What a difference

Wow. What a difference a week can make. I will start with Wesley tonight. On Friday morning, the docs decided to take Wes off CPAP...and boy was he happy!! He is back on nasal cannula and really enjoying sleeping without a full SCUBA apparatus on. He has improved a LOT on his oxygen needs as well. On the nasal cannula setup, they measure the amount of oxygen given in "liters of flow" versus a percentage. When they first moved Wes to cannula, he was at 5 liters of flow, and as of this morning, he was down to 0.10 liters of flow. He is like a whole new kid. Kate and I were just talking this morning about how we both think Wes feels better now than he ever has. He is not being too fussy, he can entertain himself in his crib, he is starting to smile a lot more, and really enjoys watching football with his Dad. They moved us out of the PICU on Saturday evening because Wes was doing so well and they were filling up pretty fast up there. So we were moved to a "regular" pediatrics room. This was fine by us because it means that we get a private bathroom with a shower!! As fun as it was to wear Aqua Socks while showering in the 3x5 foot community shower shared with about 75 other families in the PICU, it is an adjustment we are willing to make. Wes and I had a slumber party last night in our new room, and he slept like a champ. Granted, all the running around the hospital room during the Michigan football game likely tired him out. We are not sure what the plan for Wes is right now. The decision has been made to go ahead with the Nissin G-tube surgery (same permanent feeding tube surgery that Max had), but we do not have a clear message about when that might happen. One doc said that we should talk to the surgeons on Monday and get it scheduled, another indicated they may want to wait as many as 3-weeks to make sure he is fully recovered from the respiratory bug. So we have no idea if he will be discharged in the near future or stay a patient until after he has the surgery. Hopefully we will know more tomorrow.

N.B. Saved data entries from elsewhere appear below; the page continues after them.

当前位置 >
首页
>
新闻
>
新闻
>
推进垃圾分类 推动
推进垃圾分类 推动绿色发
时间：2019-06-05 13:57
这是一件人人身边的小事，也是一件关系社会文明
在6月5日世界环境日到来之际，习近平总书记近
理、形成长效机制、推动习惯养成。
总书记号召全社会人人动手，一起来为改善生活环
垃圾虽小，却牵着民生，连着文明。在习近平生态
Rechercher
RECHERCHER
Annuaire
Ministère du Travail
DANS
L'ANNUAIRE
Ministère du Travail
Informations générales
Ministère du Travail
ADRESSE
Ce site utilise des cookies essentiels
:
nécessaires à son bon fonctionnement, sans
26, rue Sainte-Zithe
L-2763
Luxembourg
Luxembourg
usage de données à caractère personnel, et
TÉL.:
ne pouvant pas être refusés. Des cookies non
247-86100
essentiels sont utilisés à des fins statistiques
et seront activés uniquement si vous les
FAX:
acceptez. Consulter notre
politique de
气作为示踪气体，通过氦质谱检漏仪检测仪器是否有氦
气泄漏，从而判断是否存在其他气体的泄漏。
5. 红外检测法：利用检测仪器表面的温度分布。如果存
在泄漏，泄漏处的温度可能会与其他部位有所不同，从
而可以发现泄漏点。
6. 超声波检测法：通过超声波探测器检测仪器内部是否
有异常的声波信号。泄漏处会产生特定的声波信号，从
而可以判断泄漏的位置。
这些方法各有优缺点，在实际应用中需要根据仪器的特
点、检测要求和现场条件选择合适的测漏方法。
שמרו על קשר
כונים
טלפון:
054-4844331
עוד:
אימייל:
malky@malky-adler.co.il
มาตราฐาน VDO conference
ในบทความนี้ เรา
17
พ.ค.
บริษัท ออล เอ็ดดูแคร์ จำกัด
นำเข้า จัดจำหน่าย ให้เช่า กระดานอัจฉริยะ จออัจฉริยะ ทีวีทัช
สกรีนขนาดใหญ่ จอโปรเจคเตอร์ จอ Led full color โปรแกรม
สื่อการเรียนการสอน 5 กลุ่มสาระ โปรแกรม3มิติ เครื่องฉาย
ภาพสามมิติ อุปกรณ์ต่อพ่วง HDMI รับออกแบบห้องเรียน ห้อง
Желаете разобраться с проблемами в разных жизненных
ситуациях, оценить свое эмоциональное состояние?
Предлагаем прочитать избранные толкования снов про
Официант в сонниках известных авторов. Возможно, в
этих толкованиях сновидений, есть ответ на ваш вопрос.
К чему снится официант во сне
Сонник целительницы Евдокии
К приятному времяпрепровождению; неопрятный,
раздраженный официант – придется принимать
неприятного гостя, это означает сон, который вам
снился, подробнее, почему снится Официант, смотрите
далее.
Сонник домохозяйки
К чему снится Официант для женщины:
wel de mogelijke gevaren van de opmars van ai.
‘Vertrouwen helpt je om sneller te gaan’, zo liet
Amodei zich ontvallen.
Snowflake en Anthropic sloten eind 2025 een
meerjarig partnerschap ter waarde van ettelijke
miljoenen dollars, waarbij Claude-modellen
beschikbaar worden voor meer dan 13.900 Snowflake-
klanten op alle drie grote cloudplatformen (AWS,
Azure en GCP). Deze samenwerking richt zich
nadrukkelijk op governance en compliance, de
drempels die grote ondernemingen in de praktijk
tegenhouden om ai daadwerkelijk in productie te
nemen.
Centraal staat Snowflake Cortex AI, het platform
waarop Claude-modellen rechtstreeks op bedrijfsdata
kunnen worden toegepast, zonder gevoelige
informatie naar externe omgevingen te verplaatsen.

Max had a good weekend as well. His oxygen needs continue to bounce all over the place for no apparent reason, however. He did stabilize in the high 40 to low 50% range for the better part of the weekend, but had another episode last night where the nurses had to bump him up to the 80% range. The really crazy part is that he slept through the whole episode. After a couple of hours, the nurses were able to wean him back down to 50% or so. The biggest fear for Max right now is pulmonary hypertension (PH). As we all know, the right side of the heart pumps blood to the lungs to handle the oxygenation of the blood stream while the left side of the heart pumps blood to the organs and extremities. A healthy heart has a pulmonary blood pressure that is about 5-10% of the body's systemic blood pressure (the BP reading we are all familiar with, ideally 120 over 80). Max had a heart echo on Friday (kind of a surprise to us) and the cardiologist that read the echo guessed that Max's pulmonary BP is about 50% of systemic, which would be considered a moderate case of PH. I spoke with Dr. Doctor at length last night about it, and he said that he had another cardiologist look at the echo and that doctor said that there was not a lot of evidence of PH. So we are in a bit of a holding pattern. The only real way to tell what Max's pulmonary BP is would be to put him through a procedure where they thread two wires from his groin all the way to the heart to measure the pressures. Dr. Doctor said that he would rather not put Max through that because they would likely not change anything based on the findings. Max's gases continue to be nothing short of phenomenal, but the docs have been hesitant to adjust his vent settings because of the volatility of his oxygen needs. Please pray with us that God will continue to touch Max's lungs and provide healing. He has performed miracles in Max's lungs before, and we want to ask for another.

Not only did the boys both have good, stable weekends...but football is finally here!! Not only did MSU lose, U of M came out on top of easily one of the best football games I have ever seen (and I got to watch it with Wes...who REALLY likes the TV), but I also got to go watch the Denver Broncos game, and they came out on top on a last second fluke play. On top of all of that, the Quest for the Cure race was this weekend, and we had an absolute blast. A huge thank-you to everyone who came out and participated, and to Rob and Tiece and Jason for giving of your time to put everything together. Kate and I look forward to showing Max and Wes pictures of the event and hopefully participating on the other side of the race next year. Gratitude is a hard thing to convey in words, and it has become increasingly difficult as God has continued to bless our family through so many of you. To say "thank-you" seems so meaningless. The reality is that your faithful prayers have been the difference. You have stormed the gates of Heaven on my sons' behalf and your prayers have been answered on so many occasions. The more tangible gifts, ranging from meals and lawn mowings to monetary gifts and gas cards, have alleviated an enormous source of stress in our lives right now, and allowed us to focus on being the best parents we can be to our boys. Thank-you is just not enough.